Miss Cox spent the entire night checking on us every half hour or so to make sure we were alright. We giggled that she had actually punished herself since she obviously couldn’t sleep. 
 
She had a great memory. Even in her twilight years, long after she was old and retired, she used to write to us a regular newsletter where she would mention us by name, often asking about a mother here and there.
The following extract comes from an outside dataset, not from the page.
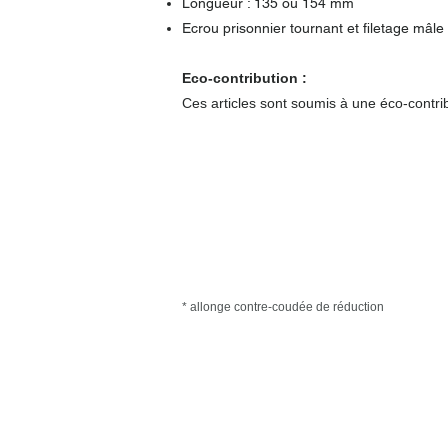
Longueur : 135 ou 154 mm
Ecrou prisonnier tournant et filetage mâle
Eco-contribution :
Ces articles sont soumis à une éco-contri
* allonge contre-coudée de réduction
It was heartbreaking to learn that in her last few years, she couldn’t remember much about her Gayaza. 
 
Joan Cox inculcated in us a strong work ethic that many of us still carry to this day, training us never to shun manual work: we cultivated crops in the school garden, cleaned our classrooms, kept our dormitories and bathrooms clean to a fault, smoked our latrines daily, peeled the matoke and potatoes we ate and kept the compound meticulously neat.
 
And she shaped many of our social habits through a strict code: walk straight, do NOT walk on the grass or litter it. Always neatly make your bed. Do not crouch over the table when eating. Your uniform must be neat, no hanging threads, no undone hem, your belt starched, your buttons fasted; keep your shoes shined, your hair clean and neatly combed, fingernails short and clean. Small things, at times irritating. But, inadvertently, we adopted the code.
 
And in our academic work, an even stricter menu. Strict class attendance and attention, total respect for teachers, with serious punishment for misbehaviour. The teachers were always on time.
 
Through her selfless commitment to the life of the girls at Gayaza, Cox set the pace for all the teachers. She would thunder at you if you misbehaved, but she never insulted us. In my four years at Gayaza, I never heard her utter a rude word.
 
We were taught to always aim for excellence in everything we did: good marks, neat presentation - that comma, the full stop, the capital letter at the beginning of a sentence, the question mark - all seemingly tedious, but a great tradition. Aim high and, “Never Give Up” (the Gayaza motto). We sometimes resented the strict discipline, but it shaped us. 
 
Once in a while, Cox would take a break to go to her family in England. Otherwise, Gayaza was her whole life, literally. And she entrenched in us the Christian values on which the school was founded. She raised funds to erect a new chapel that still stands today, which we anxiously watched go up brick by brick, fearing we wouldn’t be there to see it completed.
 
And the day it was opened, how proud we were as we lined up to enter, breaking into hymns of praise to God for the great moment. That day, the school choir outdid themselves, their beautiful voices rising high from the gallery. You could easily have mistaken them for singing angels.
 
I believe Joan Cox’ deep impact on us was because not only did she preach the Christian values that drove her life, but more importantly, because she strictly lived by them. Hers was a simple life, dedicated to service to God through her commitment to educating Uganda’s girls.
 
She dressed plainly and simply, wore the same hair style, owned no personal vehicle, and remains a stone monument of what a human being can accomplish through vision, determination and commitment. Seen in the context of today’s age increasingly dominated by the race to acquire possessions at any cost, she stands high above, as gold compared to bronze.
 
But words, I’m afraid, are just words. They rarely capture what we feel when someone who has left such a footprint on us passes on. So, if I may presume to speak on behalf of my Gayaza friends, I borrow words from that ageless speech delivered more than a century ago at Gettysburg, to urge us: “….to be dedicated here to the great task remaining before us – that from these honoured dead we take increased devotion to that cause for which they gave the last full measure of devotion ... that we here  highly resolve that these dead shall not have died in vain …”
 
Because Joan Cox gave her last full measure of devotion to us, thousands of us, who were lucky enough to come under her wings at Gayaza. Farewell, our beloved friend.